Mark Larry Taufua, also known by the nicknames of "FuFu", or "Taff" (born 24 October 1981), is a Samoan former rugby league footballer who played as a and . He played for the Newcastle Knights and the Cronulla-Sutherland Sharks in the NRL.

==Background==
He was born in Newcastle, New South Wales, Australia and is of Samoan descent.

His younger brother Larry Jnr, played for the Newcastle Knights in the Jersey Flegg Cup in 2006 and 2007.

==Playing career==
After playing junior rugby league in Maitland Pickers for the Woodberry Warriors, Taufua switched to rugby union, playing for the Waratahs in the Newcastle and Hunter Rugby Union competition. He was a Newcastle and NSW Country rugby union representative when in 2006 Brian Smith, the Knights coach at that time discovered him. After debuting in the NRL midway through 2007, at 25, Taufua continued to improve. In 2008, a Newcastle Herald article nicknamed him "The Samoan stealth bomber" after "teeth-rattling tackles and bone-jarring charges" against the Melbourne Storm, and in 2009, played in every game for Newcastle except their first-round loss to the Gold Coast. He only missed a few games in 2010 due to injury.

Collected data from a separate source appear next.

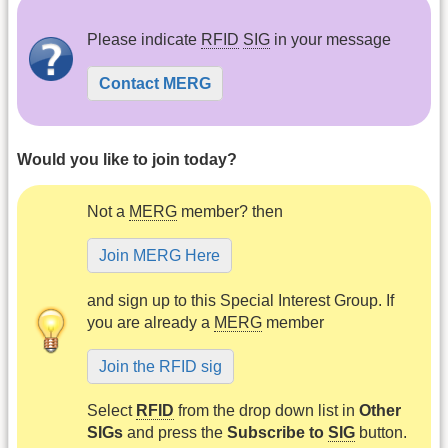
Please indicate
RFID
SIG
in your message
Contact MERG
Would you like to join today?
Not a
MERG
member? then
Join MERG Here
and sign up to this Special Interest Group. If
you are already a
MERG
member
Join the RFID sig
Select
RFID
from the drop down list in
Other
SIGs
and press the
Subscribe to
SIG
button.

On 7 June 2011, Taufua signed with the Cronulla-Sutherland Sharks for two years, starting in 2012.

Throughout the 2013 season, Taufua struggled to obtain game time in the NRL, due to the likes of Luke Lewis, Paul Gallen and Andrew Fifita, before him, but had a fitting end to his career with a stellar season as starting prop in a NSW Cup Premiership side, captained by Chad Townsend.
He announced his retirement from the game after the 2013 Rugby League World Cup. Taufua later played for the West Newcastle Rosellas in the Newcastle Rugby League competition.

==Representative career==
In 2009 he was named as part of the Samoan side for the Pacific Cup.

In April 2013 he played for Samoa in their 2013 Polynesian Cup against fierce pacific rivals Tonga.

Later in the year, Mark played for Samoa in their successful 2013 Rugby League World Cup campaign.

==Personal life==
Mark Taufua is the second eldest son of Feiloivao Lilomaiava Taulave (Lave/Larry) Taufua, who is a Paramount Chief of Faleatiu, A'ana, Samoa. Taufua's father was also a Heavy Weight boxer in New Zealand during the late 70s, where his alias was "Prince Tattoo" (due to his traditional Samoan tattoo known as Tatau or Pe'a. His mother Lulu Sapaea Faofua (Taufua) of Laulii died in 1996 due to cancer.

He is the uncle of current Brisbane Broncos player Payne Haas and Gold Coast Titans player Klese Haas.